[[ RAW DATA, beginning ]]
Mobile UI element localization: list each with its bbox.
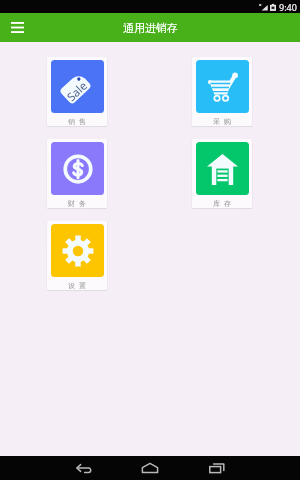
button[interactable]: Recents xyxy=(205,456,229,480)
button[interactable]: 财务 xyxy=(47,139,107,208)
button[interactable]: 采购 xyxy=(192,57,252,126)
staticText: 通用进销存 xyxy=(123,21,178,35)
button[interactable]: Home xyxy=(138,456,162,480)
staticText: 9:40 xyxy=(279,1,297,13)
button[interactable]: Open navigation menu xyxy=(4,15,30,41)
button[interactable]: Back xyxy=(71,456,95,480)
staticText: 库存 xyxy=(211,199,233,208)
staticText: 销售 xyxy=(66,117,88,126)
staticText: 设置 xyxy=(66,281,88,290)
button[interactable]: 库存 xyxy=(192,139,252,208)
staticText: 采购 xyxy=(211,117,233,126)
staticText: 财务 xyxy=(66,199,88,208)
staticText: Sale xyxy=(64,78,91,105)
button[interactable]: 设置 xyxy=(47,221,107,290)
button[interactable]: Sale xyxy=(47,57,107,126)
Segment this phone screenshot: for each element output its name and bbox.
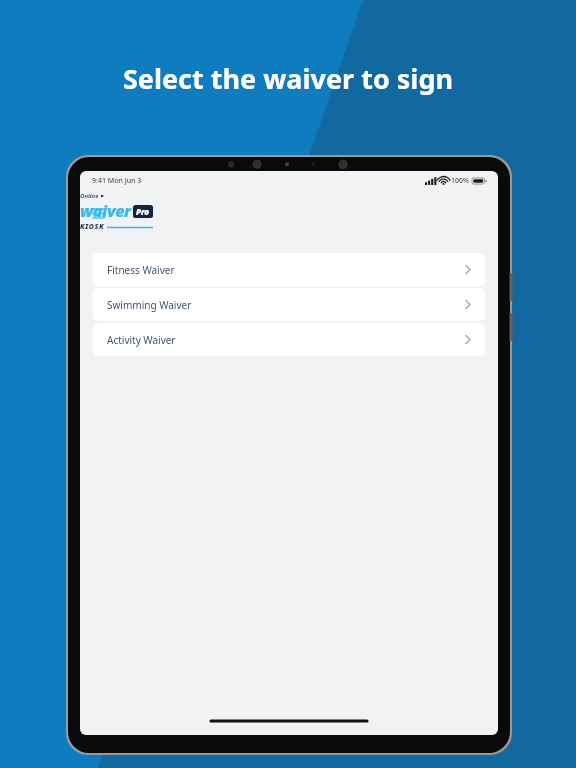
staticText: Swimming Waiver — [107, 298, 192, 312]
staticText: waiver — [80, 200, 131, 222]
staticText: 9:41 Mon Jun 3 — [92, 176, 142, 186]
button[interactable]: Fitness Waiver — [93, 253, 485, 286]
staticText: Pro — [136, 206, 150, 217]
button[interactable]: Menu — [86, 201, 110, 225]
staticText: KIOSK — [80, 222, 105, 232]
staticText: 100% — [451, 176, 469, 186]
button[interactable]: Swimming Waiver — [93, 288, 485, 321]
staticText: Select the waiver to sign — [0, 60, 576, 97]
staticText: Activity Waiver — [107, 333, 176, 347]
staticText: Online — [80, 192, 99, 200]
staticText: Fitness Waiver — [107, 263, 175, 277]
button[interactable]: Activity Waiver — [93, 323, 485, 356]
[[ RAW DATA, end ]]
In the material above, each line with the word "Sale" should be copied.

staticText: Sale xyxy=(64,78,91,105)
button[interactable]: Sale xyxy=(47,57,107,126)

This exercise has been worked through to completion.